The Caliph's House by Tahir Shah

The Caliph's House by Tahir Shah

Author:Tahir Shah [Shah, Tahir]
Language: eng
Format: epub, mobi
Tags: General, Pictorials, Travel, nepalifiction, TPB
ISBN: 9781409044796
Google: cI1YJLISo1EC
Amazon: B0045JKERG
Publisher: Random House
Published: 2010-09-28T14:00:00+00:00


There is no such thing as building renovation that runs on time.
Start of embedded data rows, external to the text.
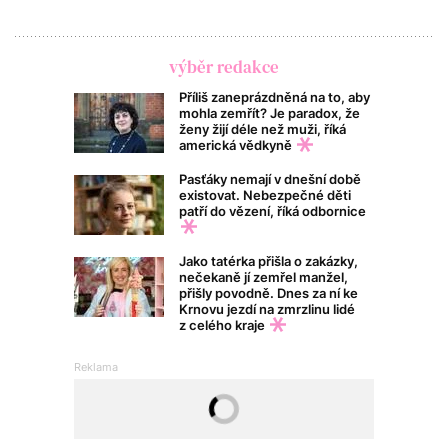
výběr redakce
Příliš zaneprázdněná na to, aby
mohla zemřít? Je paradox, že
ženy žijí déle než muži, říká
americká vědkyně
Pasťáky nemají v dnešní době
existovat. Nebezpečné děti
patří do vězení, říká odbornice
Jako tatérka přišla o zakázky,
nečekaně jí zemřel manžel,
přišly povodně. Dnes za ní ke
Krnovu jezdí na zmrzlinu lidé
z celého kraje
But I find it hard to believe there has ever been a project more delayed than our own. We continued to camp in one room on the ground floor of what was a large house. The rest of Dar Khalifa was unfit for human habitation, or was downright unsafe.

The architect’s teams had done some passable building work, but they left a wake of destruction and chaos. Despite Kamal’s promises, his master craftsman didn’t turn up until the third week of December. Whenever I asked what had happened to the new team, he enthused that they were led by the maddest, and therefore the most gifted, moualem this side of Marrakech. And, as he declared very frequently, a madman could not be rushed.

The craftsman’s small, ordinary pick-up arrived three days before Christmas. There was a soft scratch at the front door and, a minute later, Hamza was leading the artisan into the house. He was very reserved, with the build of a sumo wrestler, a great hulk of a body poised above a pair of nimble feet. He didn’t look very mad to me.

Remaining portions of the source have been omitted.